Our breathing has calmed now. He remains pressed against my back, still on the other side of the comforter, but an arm wrapped around my body securely. We don’t say another word as he drifts off to sleep first, but only because we have no ideawhatto say. Quite frankly, I’ve had no fucking clue what I’ve been doing since Luca left.
WESTON
One Sunday each month, Dad has us kids over to his place for the most insane homemade burgers. It’s been our routine ever since he retired and moved out of the Bay Area three years ago. If we didn’t always have the next date in the diary for getting together, then time would run away from us too easily. We haven’t had a full house in a while. Often I’m the only one who can make it, but my older brother and his family are making the three-hour drive today to join us in Bodega Bay.
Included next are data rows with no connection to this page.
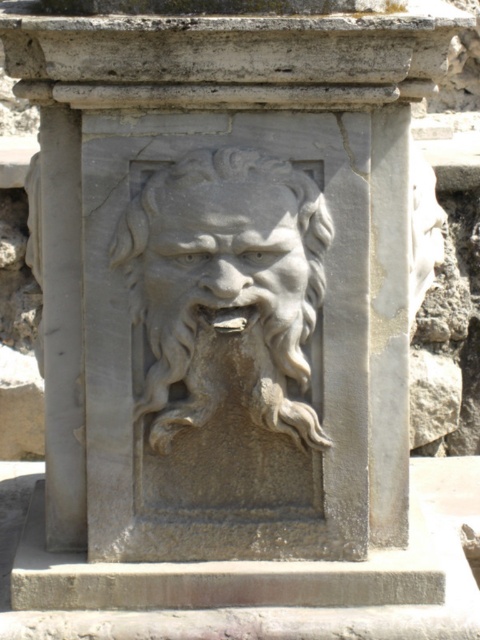 Question: Which of the following is the closest to the observer?

Choices:
 (A) gray stone face at center
 (B) gray stone lion at center

Answer: (A)

Question: Among these points, which one is nearest to the camera?

Choices:
 (A) (158, 452)
 (B) (164, 195)

Answer: (B)

Question: Can you confirm if gray stone lion at center is positioned to the right of gray stone face at center?

Choices:
 (A) no
 (B) yes

Answer: (A)

Question: Does gray stone lion at center have a lesser width compared to gray stone face at center?

Choices:
 (A) no
 (B) yes

Answer: (A)

Question: Is gray stone lion at center above gray stone face at center?

Choices:
 (A) yes
 (B) no

Answer: (B)

Question: Which point appears closest to the camera in this image?

Choices:
 (A) (168, 216)
 (B) (288, 200)

Answer: (A) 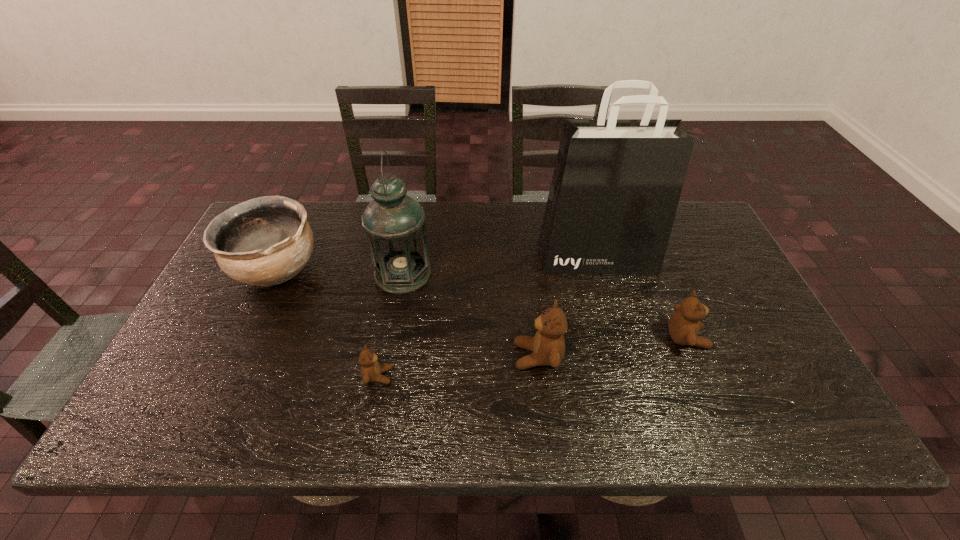 In the image, there is a desktop. Where is `free space at the far edge`? The image size is (960, 540). free space at the far edge is located at coordinates pyautogui.click(x=364, y=207).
It’s always so peaceful here, and although I didn’t like the idea of Dad moving, I know a place like Bodega Bay is exactly where he needs to be to enjoy his retirement. It’s a tiny village on the coast, home to less than a thousand residents, and has a golf course, marina, and great hiking trails. He spends a lot of his days fishing down by the harbor. He’s only an hour and a half north of San Francisco, but still. The thought of not being able to reach him quickly in case of an emergency leaves me unsettled.
It’s hot out today, so Dad has the grill up and running on the driveway. The front of his home overlooks the bay and has the most stunning view. Grass stretching down to the beach, the beach disappearing into the calm waters of the bay. Tranquility, that’s what Dad came here for.
“Lily just texted. They’re five minutes away,” I tell Dad, as I put my phone away and relax further into the camping chair, stretching my legs out in front of me.
Dad springs into action. He can never sit still, and he’s just dying to get his tongs out and start grilling those burgers. He’s still young, not yet sixty, and he’s as fit as a fiddle. Yet I worry about him all the damn time.